Mobile-Unet has the same encoder structure as the Mobilenet-V2 classification model, and the same u-shape and skip connection principles as the U-Net.
Implementation follows the following papers:
- "Mobile-Unet: An efficient convolutional neural network for fabric defect detection" (doi.org). Paper credits: Jing, Junfeng; Wang, Zhen; Ratsch, Matthias; and Zhang, Huanhuan.
- MobileNetV2: Inverted Residuals and Linear Bottleneck" ([arxiv]https://doi.org/10.48550/arXiv.1801.04381). Paper credits: Sandler, Mark; Howard, Andrew; Zhu, Menglong; Zhmoginov, Andrey; and Chen, Liang-Chen.
ESPNet utilizes the Efficient Spatial Pyramid module and the PReLU nonlinearity (replaced by ReLU in this implementation).
Implementation follows the paper "ESPNet: Efficient Spatial Pyramid of Dilated Convolutions for Semantic Segmentation" (arXiv).
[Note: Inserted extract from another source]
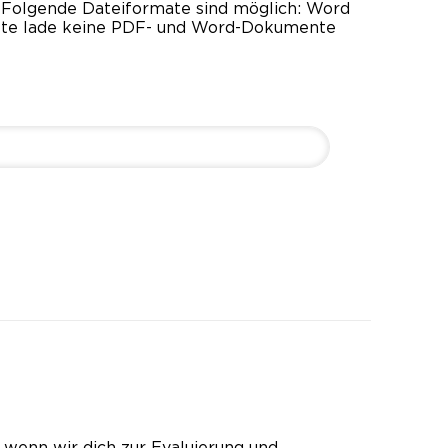
Folgende Dateiformate sind möglich: Word
 Bitte lade keine PDF- und Word-Dokumente
wenn wir dich zur Evaluierung und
Paper credits: Mehta, Sachin; Rastegari, Mohammad; Caspi, Anat; Shapiro, Linda; and Hajishirzi, Hannaneh.
Credits for the original architectures go to the papers' authors, as aforementioned.
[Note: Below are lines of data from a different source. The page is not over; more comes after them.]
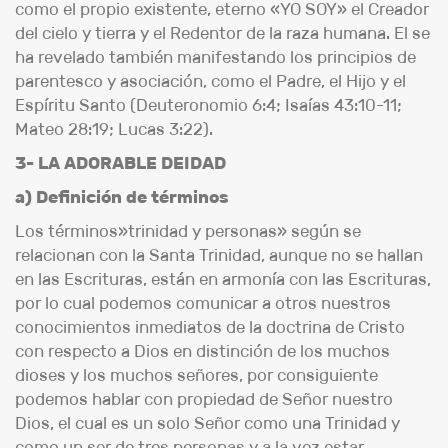
como el propio existente, eterno «YO SOY» el Creador
del cielo y tierra y el Redentor de la raza humana. El se
ha revelado también manifestando los principios de
parentesco y asociación, como el Padre, el Hijo y el
Espíritu Santo (Deuteronomio 6:4; Isaías 43:10-11;
Mateo 28:19; Lucas 3:22).
3- LA ADORABLE DEIDAD
a) Definición de términos
Los términos»trinidad y personas» según se
relacionan con la Santa Trinidad, aunque no se hallan
en las Escrituras, están en armonía con las Escrituras,
por lo cual podemos comunicar a otros nuestros
conocimientos inmediatos de la doctrina de Cristo
con respecto a Dios en distinción de los muchos
dioses y los muchos señores, por consiguiente
podemos hablar con propiedad de Señor nuestro
Dios, el cual es un solo Señor como una Trinidad y
como un ser de tres personas y a la vez estar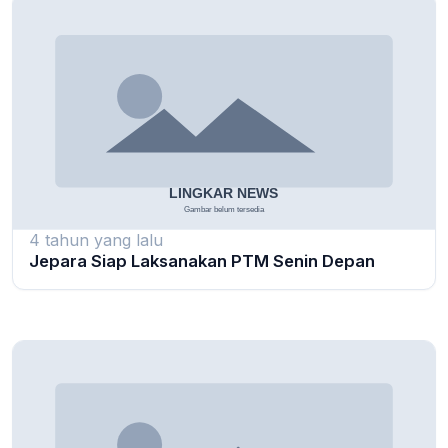
4 tahun yang lalu
Jepara Siap Laksanakan PTM Senin Depan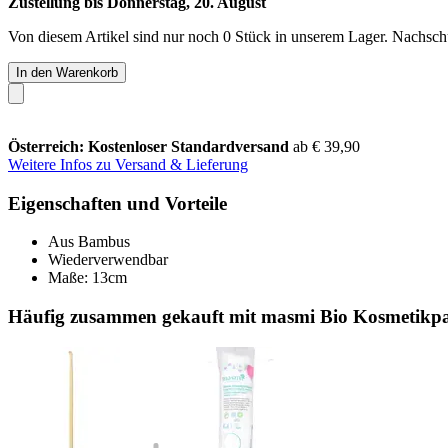
Zustellung bis Donnerstag, 20. August
Von diesem Artikel sind nur noch 0 Stück in unserem Lager. Nachschub
In den Warenkorb
Österreich: Kostenloser Standardversand
ab € 39,90
Weitere Infos zu Versand & Lieferung
Eigenschaften und Vorteile
Aus Bambus
Wiederverwendbar
Maße: 13cm
Häufig zusammen gekauft mit masmi Bio Kosmetikpa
Credits for the implementations in Julia/Flux go to Ciro B Rosa.
- GitHub: https://github.com/cirobr
- LinkedIn: https://www.linkedin.com/in/cirobrosa/
With no arguments, all models accept 3-channels Float32 input and deliver 1-channel mask with sigmoid output activation.
model = UNet5()
If ch_out > 1, output mask activation becomes softmax. For instance, a model with 3-channels input and 2-channels output becomes:
model = UNet5(3,2)
UNet5(ch_in::Int=3, ch_out::Int=1; # input/output channels
activation = relu, # activation function
alpha::Int = 1, # channels divider
verbose::Bool = false, # output feature maps
)
UNet5() has internally five encoder/decoder stages, each of them delivering features with respectivelly [64, 128, 256, 512, 1024] channels.
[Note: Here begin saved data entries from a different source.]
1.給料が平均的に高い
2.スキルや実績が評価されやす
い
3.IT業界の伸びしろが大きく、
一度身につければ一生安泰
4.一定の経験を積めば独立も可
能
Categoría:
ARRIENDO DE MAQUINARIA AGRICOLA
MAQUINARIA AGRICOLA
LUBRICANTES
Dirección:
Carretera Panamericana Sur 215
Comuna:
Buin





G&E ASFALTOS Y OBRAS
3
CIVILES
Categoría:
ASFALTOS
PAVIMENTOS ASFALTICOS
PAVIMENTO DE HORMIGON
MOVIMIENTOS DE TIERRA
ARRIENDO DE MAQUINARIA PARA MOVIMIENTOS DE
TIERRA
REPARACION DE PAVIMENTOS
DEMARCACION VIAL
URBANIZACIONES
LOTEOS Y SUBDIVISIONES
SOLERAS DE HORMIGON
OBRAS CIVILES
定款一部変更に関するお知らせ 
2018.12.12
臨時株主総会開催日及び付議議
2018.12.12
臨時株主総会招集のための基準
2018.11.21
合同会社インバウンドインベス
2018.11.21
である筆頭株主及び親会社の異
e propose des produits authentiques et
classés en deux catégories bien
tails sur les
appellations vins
Argument "alpha" modulates the number of internal channels proportionally. For instance, alpha == 2 delivers [32, 64, 128, 256, 512] channels.
Argument "verbose" == false delivers output mask with same (H,W) size as input images.
Argument "verbose" == true delivers a two-elements vector: first element is the same output as verbose == false; and second element are the intermediate feature model outputs, which are useful for knowledge distillation.
verbose == false => y_hat
verbose == true => [ yhat, [encoder[1:5] - decoder[6:9] - logits[10]] ] (UNet5)
verbose == true => [ yhat, [encoder[1:4] - decoder[5:7] - logits[8]] ] (UNet4)
MobileUNet(ch_in::Int=3, ch_out::Int=1; # input/output channels
verbose::Bool = false, # output feature maps
)
verbose == false => y_hat
verbose == true => [ yhat, [encoder[1:5] - decoder[6:13] - logits[14]] ]
ESPnet(ch_in::Int=3, ch_out::Int=1; # input/output channels
activation=relu, # activation function
alpha2::Int=2, alpha3::Int=3, # modulation of encoder's expansive blocks
verbose::Bool=false, # output feature maps
)
Arguments alpha2 and alpha3 are modulation parameters of encoder's expansive blocks. User shall refer to original article for details.
verbose == false => y_hat
verbose == true => [ yhat, [encoder[1:10] - bridges[11:13] - decoder[14:17] - logits[18]] ]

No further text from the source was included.